■ **What the task asks**
Send back the records exactly as written, with no images.

■ **Supplied records**
------------

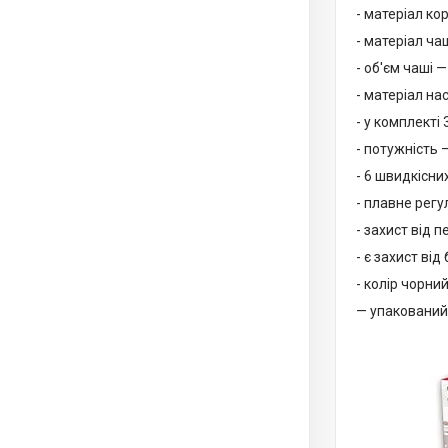
- матеріал ко
- матеріал ча
- об'єм чаші — 
- матеріал на
- у комплекті
- потужність 
- 6 швидкісни
- плавне рег
- захист від п
- є захист від
- колір чорний
— упакований 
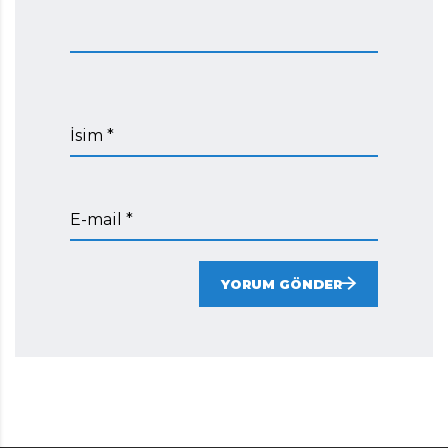
İsim *
E-mail *
YORUM GÖNDER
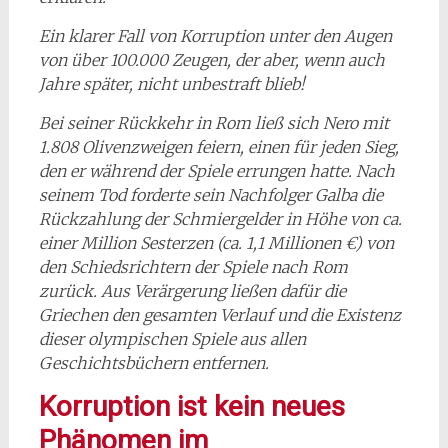
Ein klarer Fall von Korruption unter den Augen
von über 100.000 Zeugen, der aber, wenn auch
Jahre später, nicht unbestraft blieb!
Bei seiner Rückkehr in Rom ließ sich Nero mit
1.808 Olivenzweigen feiern, einen für jeden Sieg,
den er während der Spiele errungen hatte. Nach
seinem Tod forderte sein Nachfolger Galba die
Rückzahlung der Schmiergelder in Höhe von ca.
einer Million Sesterzen (ca. 1,1 Millionen €) von
den Schiedsrichtern der Spiele nach Rom
zurück. Aus Verärgerung ließen dafür die
Griechen den gesamten Verlauf und die Existenz
dieser olympischen Spiele aus allen
Geschichtsbüchern entfernen.
Korruption ist kein neues
Phänomen im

------------

■ **Response for this exercise**
- матеріал ко
- матеріал ча
- об'єм чаші — 
- матеріал на
- у комплекті
- потужність 
- 6 швидкісни
- плавне рег
- захист від п
- є захист від
- колір чорний
— упакований 
İsim *
E-mail *
YORUM GÖNDER
Ein klarer Fall von Korruption unter den Augen
von über 100.000 Zeugen, der aber, wenn auch
Jahre später, nicht unbestraft blieb!
Bei seiner Rückkehr in Rom ließ sich Nero mit
1.808 Olivenzweigen feiern, einen für jeden Sieg,
den er während der Spiele errungen hatte. Nach
seinem Tod forderte sein Nachfolger Galba die
Rückzahlung der Schmiergelder in Höhe von ca.
einer Million Sesterzen (ca. 1,1 Millionen €) von
den Schiedsrichtern der Spiele nach Rom
zurück. Aus Verärgerung ließen dafür die
Griechen den gesamten Verlauf und die Existenz
dieser olympischen Spiele aus allen
Geschichtsbüchern entfernen.
Korruption ist kein neues
Phänomen im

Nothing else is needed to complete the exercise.